**What the exercise asks:** Look through the records below for the line with "Let me know". Return that line and each one after it up to and including the line with "Canva is a user-friendly, web-based", exactly.

##### The data #####

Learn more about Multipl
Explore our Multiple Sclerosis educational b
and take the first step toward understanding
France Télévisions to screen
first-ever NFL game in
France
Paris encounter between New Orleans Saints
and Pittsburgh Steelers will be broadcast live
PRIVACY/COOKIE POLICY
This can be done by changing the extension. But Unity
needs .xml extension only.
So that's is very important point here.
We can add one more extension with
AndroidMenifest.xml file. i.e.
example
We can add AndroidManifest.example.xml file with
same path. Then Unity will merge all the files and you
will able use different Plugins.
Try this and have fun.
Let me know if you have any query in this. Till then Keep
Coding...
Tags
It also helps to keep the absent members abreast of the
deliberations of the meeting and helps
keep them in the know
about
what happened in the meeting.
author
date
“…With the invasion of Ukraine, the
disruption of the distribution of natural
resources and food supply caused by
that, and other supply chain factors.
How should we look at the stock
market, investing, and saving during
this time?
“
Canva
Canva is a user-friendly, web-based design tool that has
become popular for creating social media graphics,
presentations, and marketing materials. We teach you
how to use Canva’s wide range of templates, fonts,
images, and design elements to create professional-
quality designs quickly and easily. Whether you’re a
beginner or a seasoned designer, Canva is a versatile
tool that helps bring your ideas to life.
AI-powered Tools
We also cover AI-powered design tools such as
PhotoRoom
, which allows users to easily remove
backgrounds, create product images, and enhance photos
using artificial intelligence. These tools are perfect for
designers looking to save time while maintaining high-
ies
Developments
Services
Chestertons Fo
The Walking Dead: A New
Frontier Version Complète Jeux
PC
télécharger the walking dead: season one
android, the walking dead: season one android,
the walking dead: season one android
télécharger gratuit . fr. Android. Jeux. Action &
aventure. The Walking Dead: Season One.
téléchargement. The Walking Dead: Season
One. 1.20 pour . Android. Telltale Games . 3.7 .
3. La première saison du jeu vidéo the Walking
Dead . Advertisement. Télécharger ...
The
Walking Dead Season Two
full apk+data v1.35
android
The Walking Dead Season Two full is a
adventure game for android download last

#####

**Response area:**
Let me know if you have any query in this. Till then Keep
Coding...
Tags
It also helps to keep the absent members abreast of the
deliberations of the meeting and helps
keep them in the know
about
what happened in the meeting.
author
date
“…With the invasion of Ukraine, the
disruption of the distribution of natural
resources and food supply caused by
that, and other supply chain factors.
How should we look at the stock
market, investing, and saving during
this time?
“
Canva
Canva is a user-friendly, web-based design tool that has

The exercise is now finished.